KTH/Nordita/SU seminar in Theoretical Physics

Markov models of molecular conformation dynamics: simulation, analysis and experiments

by Frank Noé (Freie Universität Berlin, DFG center Matheon)

Europe/Stockholm
A4:1069

A4:1069

Description
Obtaining a mechanistic understanding of complex macromolecular rearrangements such as protein folding and transitions between different functional conformations is notoriously difficult for both simulation and experimental approaches. Molecular dynamics simulations are subject to sampling problems and are difficult to link to experimental data. Experiments cannot monitor structure and dynamics in detail simultaneously. In the recent years, we and others have developed the conformation dynamics approach which is a simulation and modeling framework, designed to overcome the aforementioned limitations. I will introduce the approach and cover the following topics:

•How can we efficiently explore state space using atomistic models and calculate free energy differences between states without knowing relevant reaction coordinates a priori?

•How can we calculate conformational transitions and associated rates or timescales on the milliseconds timescale if we can only afford nano to microseconds simulation lengths?

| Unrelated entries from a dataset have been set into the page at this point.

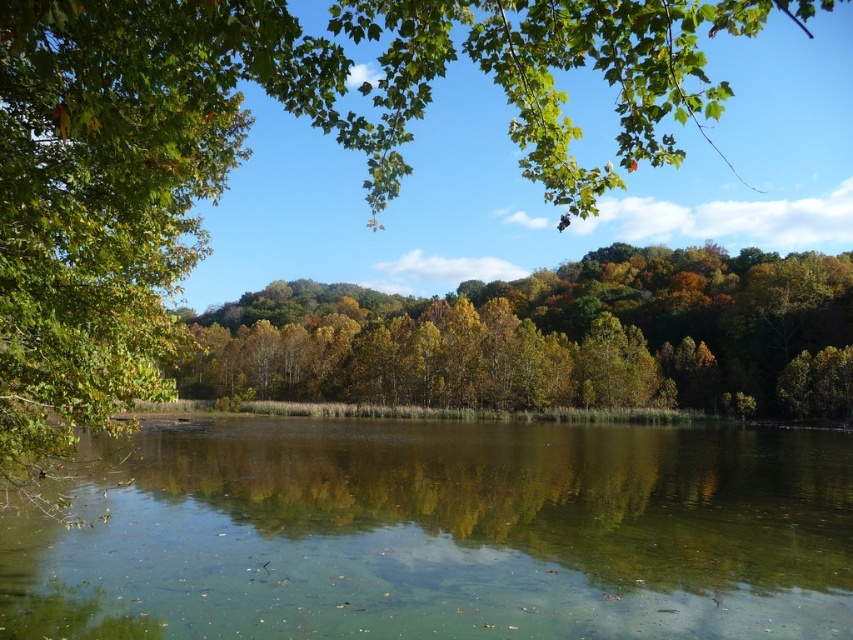 Can you confirm if green translucent water at center is positioned to the right of green leafy trees at center?

Yes, green translucent water at center is to the right of green leafy trees at center.

Does green translucent water at center appear on the left side of green leafy trees at center?

Incorrect, green translucent water at center is not on the left side of green leafy trees at center.

Where is `green translucent water at center`? green translucent water at center is located at coordinates (445, 534). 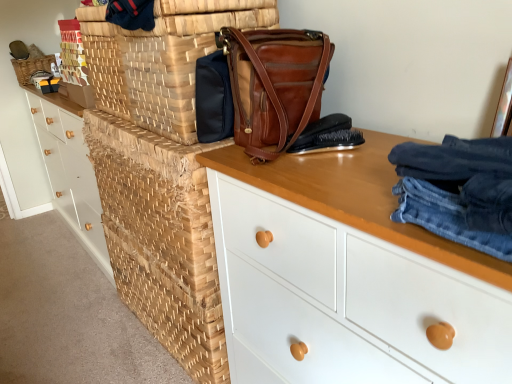 At what (x,y) coordinates should I click in order to perform the action: click on free space to the left of brown leather brush at center. Please return your answer as a coordinate pair (x, y). The image size is (512, 384). Looking at the image, I should click on (255, 168). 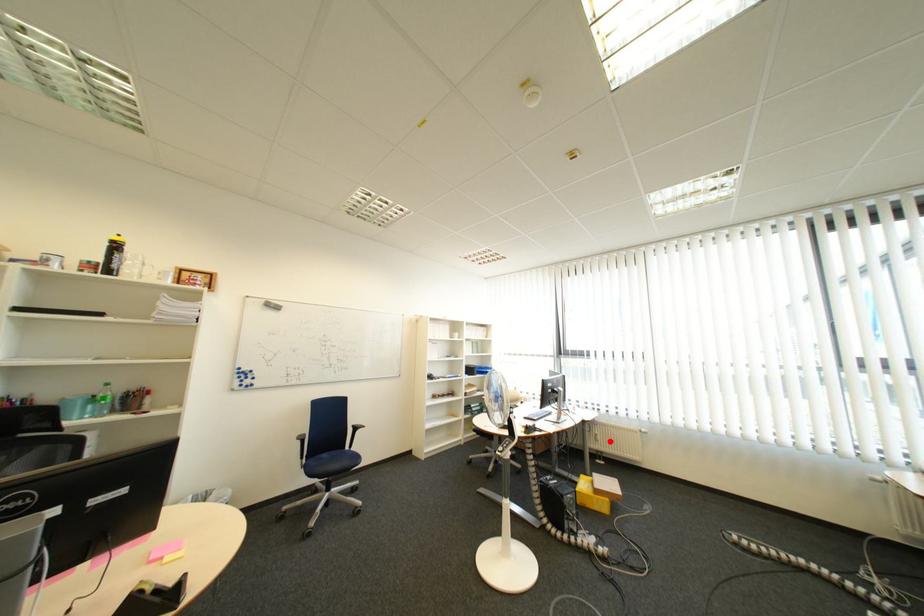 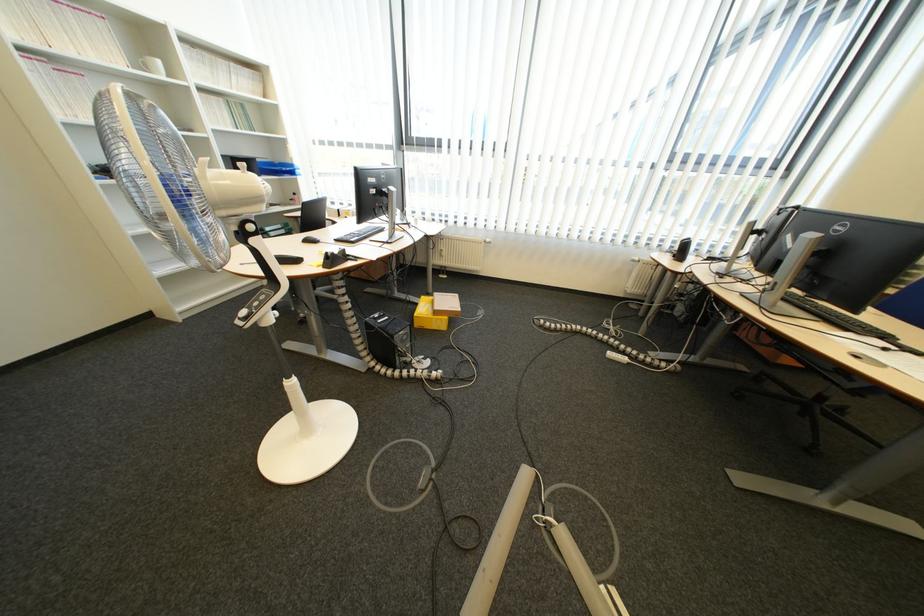 Question: A red point is marked in image1. In image2, is the corresponding 3D point closer to the camera or farther? Reply with the corresponding letter.

Choices:
 (A) The corresponding 3D point is closer.
 (B) The corresponding 3D point is farther.

Answer: (A) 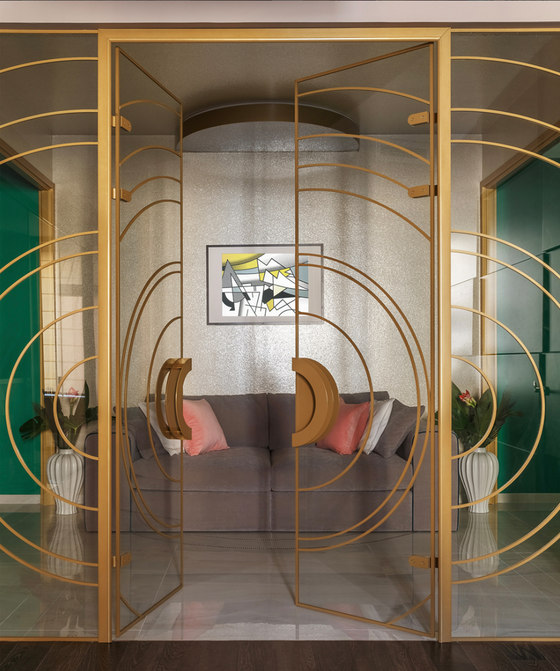 Find the location of a particular element. This screenshot has height=671, width=560. glass door is located at coordinates (380, 323), (172, 309). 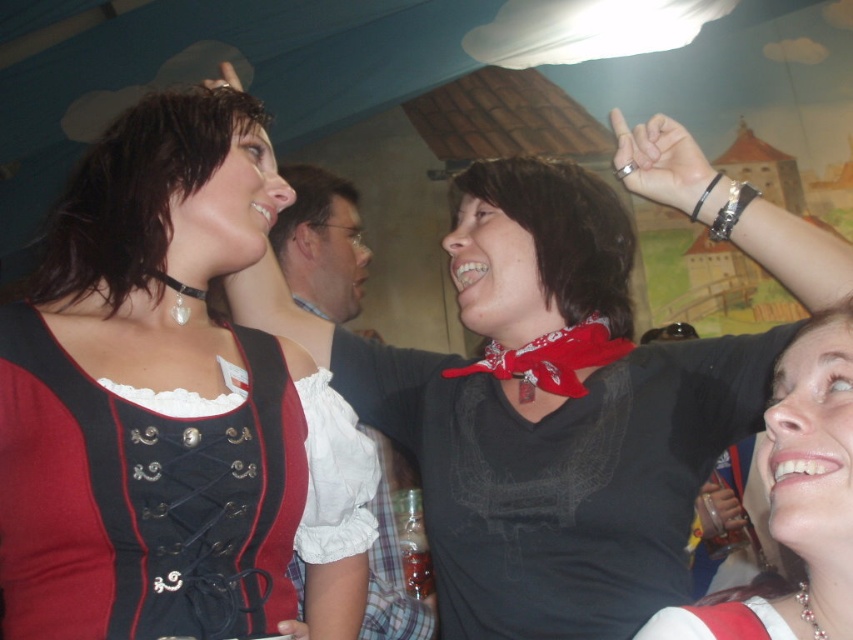 Question: Which object is positioned farthest from the matte black dirndl at left?

Choices:
 (A) matte black ring at upper center
 (B) silver metallic ring at upper right

Answer: (B)

Question: Which of the following is the farthest from the observer?

Choices:
 (A) (71, 332)
 (B) (59, 227)
 (C) (570, 323)

Answer: (C)

Question: Which point is closer to the camera taking this photo?

Choices:
 (A) (618, 116)
 (B) (828, 403)
 (C) (592, 240)

Answer: (B)

Question: Is matte black dirndl at left above matte black ring at upper center?

Choices:
 (A) no
 (B) yes

Answer: (A)

Question: From the image, what is the correct spatial relationship of matte black shirt at center in relation to silver metallic ring at upper right?

Choices:
 (A) left
 (B) right

Answer: (A)

Question: Is black leather choker at upper left below matte black vest at center?

Choices:
 (A) no
 (B) yes

Answer: (B) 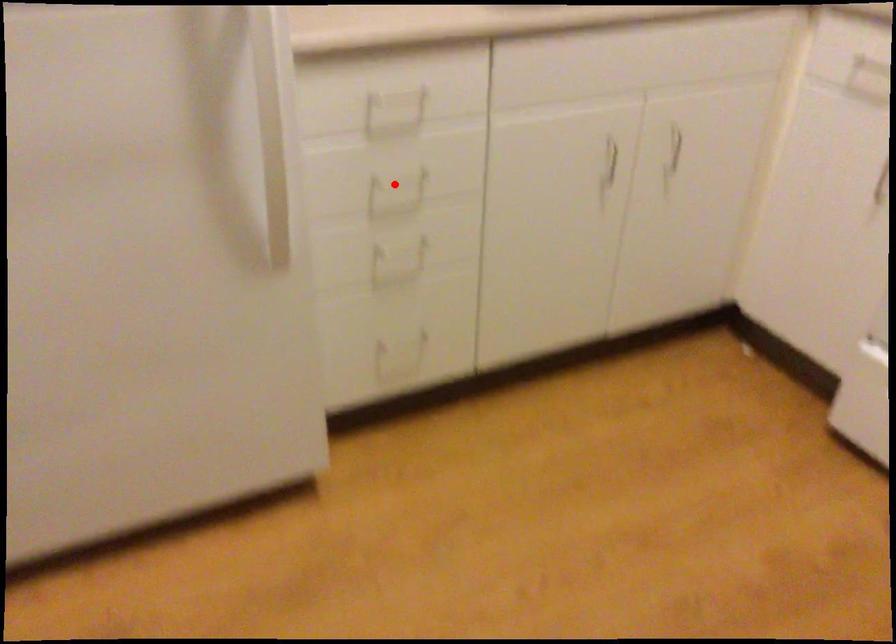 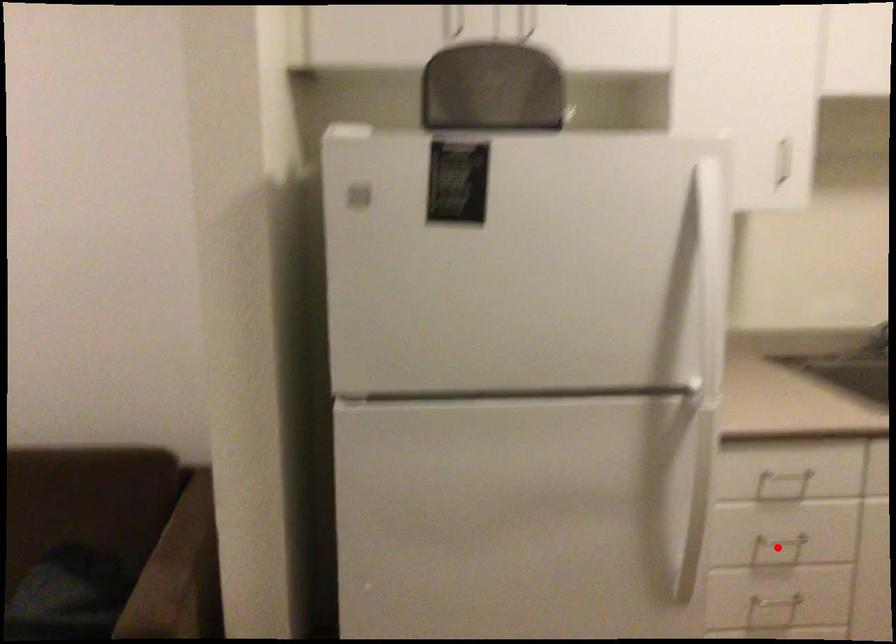 I am providing you with two images of the same scene from different viewpoints. A red point is marked on the first image and another point is marked on the second image. Does the point marked in image1 correspond to the same location as the one in image2?

Yes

•How can we efficiently simulate on petascale computers without running into the scaling limits of MD simulations?

•How can we reconcile simulation data with kinetic ensemble experiments (e.g. T-jump, FCS, dynamical neutron scattering) and single-molecule experiments (single molecule FRET and pulling)?

We will illustrate the approach on macromolecular folding processes, conformational changes and ab initio dynamics of small molecules with high barriers.